6.62The power to appoint and remove trustees is of increasing importance. Sometimes this power is retained by the settlor to keep a final level of control over the trust.

6.63There are questions regarding the appropriate bounds of this role, in particular, whether those exercising a power to appoint trustees (either under the trust deed or legislation) should be subject to any of the core fiduciary duties; and whether the court should be able to remove and appoint someone with the power to remove and appoint trustees under the trust deed.
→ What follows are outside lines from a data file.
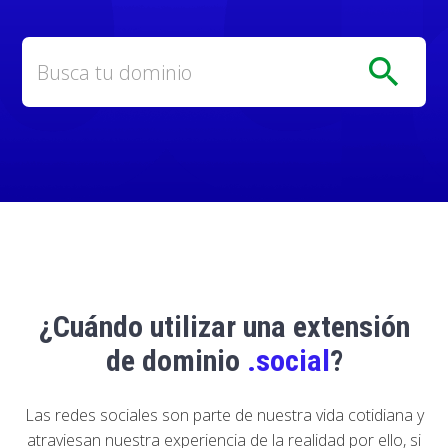
search
¿Cuándo utilizar una extensión
de dominio
.social
?
Las redes sociales son parte de nuestra vida cotidiana y
atraviesan nuestra experiencia de la realidad por ello, si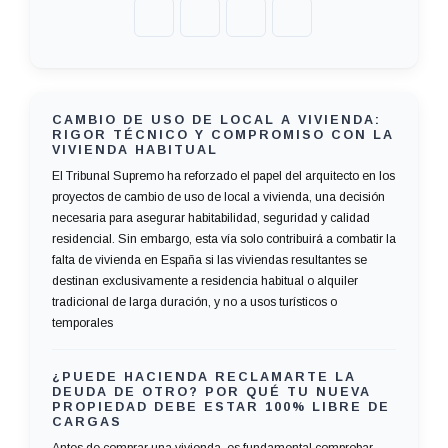
CAMBIO DE USO DE LOCAL A VIVIENDA:
RIGOR TÉCNICO Y COMPROMISO CON LA
VIVIENDA HABITUAL
El Tribunal Supremo ha reforzado el papel del arquitecto en los
proyectos de cambio de uso de local a vivienda, una decisión
necesaria para asegurar habitabilidad, seguridad y calidad
residencial. Sin embargo, esta vía solo contribuirá a combatir la
falta de vivienda en España si las viviendas resultantes se
destinan exclusivamente a residencia habitual o alquiler
tradicional de larga duración, y no a usos turísticos o
temporales
¿PUEDE HACIENDA RECLAMARTE LA
DEUDA DE OTRO? POR QUÉ TU NUEVA
PROPIEDAD DEBE ESTAR 100% LIBRE DE
CARGAS
Antes de comprar una vivienda, es fundamental comprobar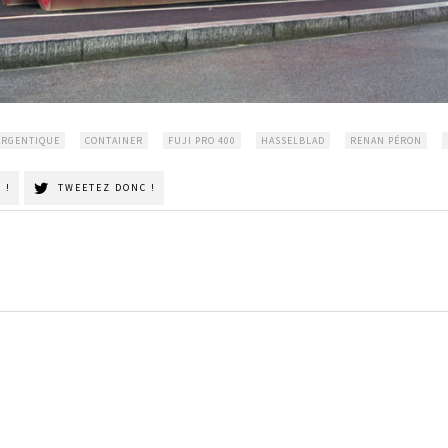
ARGENTIQUE
CONTAINER
FUJI PRO 400
HASSELBLAD
RENAN PÉRON
 !
TWEETEZ DONC !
6.64Problems have arisen in relationship property claims where both parties to the relationship are trustees of a family trust, but only one party has the power to remove and appoint trustees under the trust deed.174  The party with the power of appointment and removal is able to remove the other party as a trustee and acquire the full management of the trust. This would be an example of the wrongful exercise of the power, but it is unclear how much the courts are able to intervene, as duties on the person with the power of appointment and removal will depend on the wording of the trust deed.
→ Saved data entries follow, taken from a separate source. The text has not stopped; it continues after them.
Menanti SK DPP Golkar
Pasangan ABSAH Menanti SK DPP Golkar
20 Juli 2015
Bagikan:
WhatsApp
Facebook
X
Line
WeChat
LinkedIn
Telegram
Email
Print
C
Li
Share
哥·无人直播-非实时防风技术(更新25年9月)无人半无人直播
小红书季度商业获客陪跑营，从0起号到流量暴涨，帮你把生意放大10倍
6.65There is also a lack of clarity as to whether persons exercising a statutory power to remove and appoint trustees are subject to any fiduciary duties. This is relevant to questions of liability. It is not clear for example whether a personal representative of a deceased trustee will be liable for appointing an unsuitable replacement.

Options for reform

6.66The options considered were:

(a)imposing a specific set of duties, such as the duty of impartiality between the beneficiaries, a duty to adhere to the terms of the trust, and a duty not to profit from the office;
(b)imposing a general duty of good faith; or
(c)leaving any duties to be imposed to the trust deed.

Discussion

6.67Submitters supported clarifying in legislation that the court has a supervisory jurisdiction over those with the power to appoint and remove trustees. They expressed support for enabling the court to remove and replace an appointer. Taylor Grant Tesiram suggested that the power to appoint and remove trustees should be removed automatically from a trustee who holds that power if the trustee is removed by the court on grounds of misconduct.
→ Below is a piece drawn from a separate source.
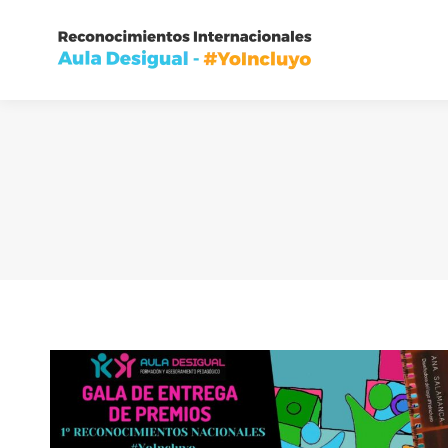
Inic
Inic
6.68We consider that the best option would be to impose a general duty of good faith on those exercising the power to remove and appoint trustees, whether under statute or under the trust deed. We favour this option because it is flexible enough to address the broad range of circumstances that may arise, and does not impose onerous duties on personal representatives exercising the power of appointment and removal.

6.69This approach is based on the principle that persons with a role of authority and power within a trust structure should be subject to duties to the trust. If there are no duties imposed on the person with the power to appoint and remove a trustee and the court has no power to remove such a person, then there is no check on the exercise of this power. This could lead to abuses of power or improper administration of the trust.175

6.70We considered whether further specific duties should be imposed. In our view this is not necessary. The power to appoint and remove trustees depends on the exercise of discretion. If the discretion is exercised in good faith, there is no need for a higher standard. This approach does not preclude further duties being imposed through the trust deed.

172Carmine v Ritchie [2012] NZHC 1514 at [66]; David Hayton, Paul Mathews and Charles Mitchell (eds) Underhill and Hayton: Law Relating to Trusts and Trustees (17th ed, LexisNexis Butterworths, Bath, 2006) at [73.11].
173Andrew S Butler “Trustees and Beneficiaries” in Butler (ed) Equity and Trusts, above n 170, at 112−113.
174These issues were the background to the case of Kilkelly v Arthur Watson Savage Legal HC Invercargill CIV-2006-425-148, 23 July 2007.
175See for example Re The CP Clifton Children's Trust HC Auckland CIV-2004-404-4185, 5 November 2004, in which the general power to alter the trust deed was used to address these issues.